So I think that there’s an understanding in trying to quantify many of these issues. I would say that the electricity piece, we have a rough sense of how to address because more renewable energy, maybe utility-scale batteries, maybe more investment in efficient data centers. All of that will help with the energy side of it. But then there’s also the manufacturing side that needs to be considered when we think about carbon holistically.

Stone: Dion, to what extent do you see the energy problem as a potential headwind to AI growth?

Harris: It’s interesting because you look at where we are today, and like you said, there is kind of a short-term and near-term perspective, right? When you think about the short term, in terms of getting more day extension online, getting more power and tapping into grids. Obviously there are lots of long delays, and most of our customers are seeing and experiencing that. A lot of what they’re trying to figure out is, “How can I get the most done with the infrastructure I have or the power envelope I have for this given data center or given facility?” And so that’s where, like I mentioned before, there’s a huge focus on figuring out how and where they can leverage accelerated computing first of all, but secondly, how and where they can leverage using the most advanced architecture, if you will, to drive the most efficiency. And so because a lot of the improvements that we’re making generation over generation are typically x-factors of improvements, you’ll see that there’s a strong desire and emphasis to move to that latest gen platform in order to drive more efficiency and to make the most out of their limited power availability.

So, do I think there’s a limit in terms of AI moving forward, given some of these constraints you highlighted? I don’t think so. I think there’s certainly a challenge because it’s not just data centers. It’s going to involve working with the grids. It’s going to involve working with policy-makers, et cetera, to meet a lot of those challenges. But I think, based on what we’ve seen so far, it seems like there’s lots of opportunity and momentum in that way. When you think about what happened in the 2010 to 2019 timeframe, where there’s a huge emphasis and focus on driving the overall efficiency of the data center through PUE metrics, you saw a huge downshift there. I think there’s going to be a similar transition, where you’re looking at how you drive the efficiency of the overall infrastructure, not just in terms of PUE, in terms of what power is getting utilized, but the actual work that’s getting done, and I think that transition is happening right now, as I described going to accelerated computing and leveraging it for AI and other workloads.

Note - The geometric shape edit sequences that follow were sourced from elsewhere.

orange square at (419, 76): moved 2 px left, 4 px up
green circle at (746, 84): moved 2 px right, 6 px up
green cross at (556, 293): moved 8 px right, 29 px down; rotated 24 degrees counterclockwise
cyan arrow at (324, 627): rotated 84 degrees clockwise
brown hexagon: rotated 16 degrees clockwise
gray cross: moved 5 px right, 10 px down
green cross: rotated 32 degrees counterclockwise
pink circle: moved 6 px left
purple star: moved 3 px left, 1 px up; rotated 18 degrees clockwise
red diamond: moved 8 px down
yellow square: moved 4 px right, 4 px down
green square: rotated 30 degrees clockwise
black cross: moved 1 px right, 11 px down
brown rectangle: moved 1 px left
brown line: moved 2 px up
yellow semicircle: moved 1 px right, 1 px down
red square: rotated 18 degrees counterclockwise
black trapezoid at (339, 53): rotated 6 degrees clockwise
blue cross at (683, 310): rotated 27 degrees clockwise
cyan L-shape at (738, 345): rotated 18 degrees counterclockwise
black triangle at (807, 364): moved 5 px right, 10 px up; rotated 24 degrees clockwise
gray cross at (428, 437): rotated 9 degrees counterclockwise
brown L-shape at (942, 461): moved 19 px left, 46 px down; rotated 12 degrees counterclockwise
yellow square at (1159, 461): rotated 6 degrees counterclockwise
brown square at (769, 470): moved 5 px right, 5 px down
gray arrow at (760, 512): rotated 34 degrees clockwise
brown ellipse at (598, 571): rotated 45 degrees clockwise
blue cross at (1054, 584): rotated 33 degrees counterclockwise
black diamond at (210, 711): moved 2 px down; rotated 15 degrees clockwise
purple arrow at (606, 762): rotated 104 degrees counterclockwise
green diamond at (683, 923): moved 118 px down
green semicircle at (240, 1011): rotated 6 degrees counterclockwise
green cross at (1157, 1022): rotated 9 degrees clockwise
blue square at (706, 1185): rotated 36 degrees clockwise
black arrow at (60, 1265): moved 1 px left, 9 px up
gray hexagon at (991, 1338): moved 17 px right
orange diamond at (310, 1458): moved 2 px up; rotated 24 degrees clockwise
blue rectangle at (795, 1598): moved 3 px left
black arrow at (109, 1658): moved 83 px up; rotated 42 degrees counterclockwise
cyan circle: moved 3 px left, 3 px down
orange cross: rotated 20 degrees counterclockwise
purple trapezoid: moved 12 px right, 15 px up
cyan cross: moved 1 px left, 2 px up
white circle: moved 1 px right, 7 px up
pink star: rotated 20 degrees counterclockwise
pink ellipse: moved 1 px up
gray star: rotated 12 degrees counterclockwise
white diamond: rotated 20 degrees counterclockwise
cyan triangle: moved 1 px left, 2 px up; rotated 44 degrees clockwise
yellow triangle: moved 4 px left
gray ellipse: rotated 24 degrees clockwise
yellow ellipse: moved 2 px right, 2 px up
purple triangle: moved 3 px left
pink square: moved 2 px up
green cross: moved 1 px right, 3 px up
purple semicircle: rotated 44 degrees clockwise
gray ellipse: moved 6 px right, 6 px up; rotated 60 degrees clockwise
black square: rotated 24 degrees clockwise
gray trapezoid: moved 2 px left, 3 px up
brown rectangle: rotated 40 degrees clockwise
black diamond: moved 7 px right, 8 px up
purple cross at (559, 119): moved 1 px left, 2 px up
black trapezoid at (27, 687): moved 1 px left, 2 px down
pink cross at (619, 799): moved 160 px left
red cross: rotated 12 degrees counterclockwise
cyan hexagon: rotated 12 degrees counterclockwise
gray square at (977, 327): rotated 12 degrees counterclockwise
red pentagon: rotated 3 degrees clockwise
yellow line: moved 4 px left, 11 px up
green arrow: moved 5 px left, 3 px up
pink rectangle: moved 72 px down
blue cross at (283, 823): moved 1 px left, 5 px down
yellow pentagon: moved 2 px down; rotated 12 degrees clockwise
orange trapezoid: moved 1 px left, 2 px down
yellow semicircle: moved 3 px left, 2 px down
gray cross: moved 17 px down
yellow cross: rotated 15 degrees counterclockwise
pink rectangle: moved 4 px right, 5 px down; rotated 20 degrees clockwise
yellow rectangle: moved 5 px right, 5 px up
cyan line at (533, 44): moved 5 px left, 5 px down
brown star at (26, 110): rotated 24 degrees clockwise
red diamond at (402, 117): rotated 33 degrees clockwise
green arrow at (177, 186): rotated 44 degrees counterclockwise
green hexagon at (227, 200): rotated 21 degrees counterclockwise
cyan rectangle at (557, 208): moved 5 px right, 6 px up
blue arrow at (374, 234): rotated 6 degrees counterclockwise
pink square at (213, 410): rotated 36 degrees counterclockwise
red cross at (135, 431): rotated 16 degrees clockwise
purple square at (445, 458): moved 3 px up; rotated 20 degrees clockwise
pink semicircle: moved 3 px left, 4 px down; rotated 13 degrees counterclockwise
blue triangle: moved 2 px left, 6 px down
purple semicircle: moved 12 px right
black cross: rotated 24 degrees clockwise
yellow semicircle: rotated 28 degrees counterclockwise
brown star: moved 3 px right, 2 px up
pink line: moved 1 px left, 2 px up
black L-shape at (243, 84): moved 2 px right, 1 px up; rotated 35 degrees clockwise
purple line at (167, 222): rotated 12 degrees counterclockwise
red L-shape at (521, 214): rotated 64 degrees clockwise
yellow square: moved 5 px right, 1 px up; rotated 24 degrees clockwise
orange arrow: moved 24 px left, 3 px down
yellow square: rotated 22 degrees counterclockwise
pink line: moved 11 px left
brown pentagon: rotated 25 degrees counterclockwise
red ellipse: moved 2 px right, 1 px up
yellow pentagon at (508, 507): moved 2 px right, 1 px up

So in short, I think there are challenges for sure, but it feels like where the market is today and where a lot of the innovation is happening, I think there shouldn’t be a negative impact on overall AI growth because there are all these exciting innovations happening.

Stone: That’s an interesting point. Would it be fair to say that we’re still relatively in, I guess, the very early days of AI, and that there’s a lot of work to be done and a lot of opportunity in terms of the efficiencies of the technology? Any sense — and this may be an impossible question to answer — but is there any sense of how much headroom there is, in terms of future efficiency improvements? Or is that just  really TBD?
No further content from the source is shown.